That was Mark Andrewski's calling card... He would hit you in the arm and say "we're up all night". Back then we would play hockey on a commodore 64. It would take an episode of Sanford and Son to load the damn game and then we would play, get caught up in the action and begin screaming until our landlord/roommate Joe burst into the room asking us how did it happen that we became so fucked.

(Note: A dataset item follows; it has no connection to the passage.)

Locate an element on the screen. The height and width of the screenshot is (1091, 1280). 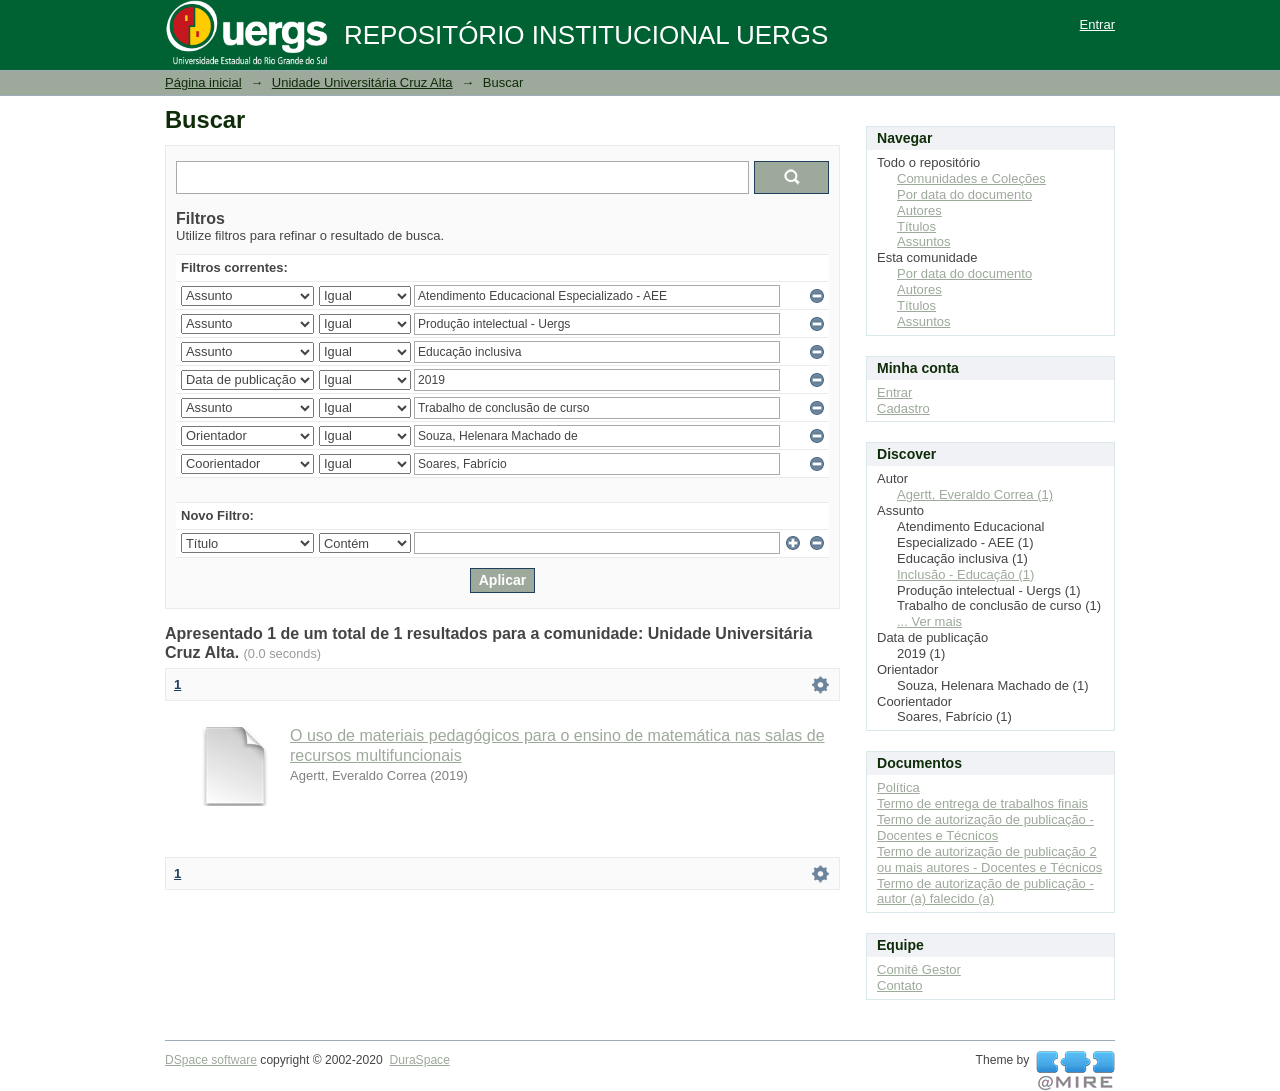
Títulos is located at coordinates (916, 226).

I remember one time... Well let me set this up... Joe was a respiratory therapist and worked odd shifts at the hospital so there were times when it was very important and difficult for him to sleep. But that's not to take away from the stakes of a 2-2 tie late in the third period. Like I mean you have already invested an hour loading the game, and then playing it... So when our team went up 3-2 with a minute remaining, you can understand the need for some fine celebration. We were so into the game it was like I forgot it was 4:13 AM. Joe reminded us that it was indeed 4:13 AM, but unfortunately we couldn't pause the game, and clearly couldn't give him the attention he was looking for. Like I mean, it would be insulting to him to wake him, and then go on to lose the game in the final minute. He didn't quite see it that way, and in fact took it more in the other direction, like it was a further insult to wake a man and then ignore him as he was berating the wakers. Reminds me of this song called the takers I wrote a long time ago... Should pull that one out.
They have a 3 on 3 hockey game on the CBC website... Maybe I should play that and wake up CT and Kaiya celebrating a goal... How do you think that one would go over?
Have you ever woken a mother's child? I'd rather claim an Elk carcass from a Grizzly Bear. The grizzly bear would kill you immediately and your pain would be over. Like if you went down for a glass of water and tripped over a large pile of clothes in the middle of the staircase... That were so carelessly left on a chair out of harms way... And as you fell smashing down the stairs chipping you tail bone and bruising you elbows you might be then accosted for making a noise that could wake people up.
Wonder if I should resolve to be less of a failure for next year?
I don't know.. I kind of like being a failure... Like what if I became a success... Everything would change... I wouldn't know how to interpret things, and I would have all the wrong reactions. The chain would be broken and I would be lost... It would be the classic Man vs Environment we know so well from our film studies.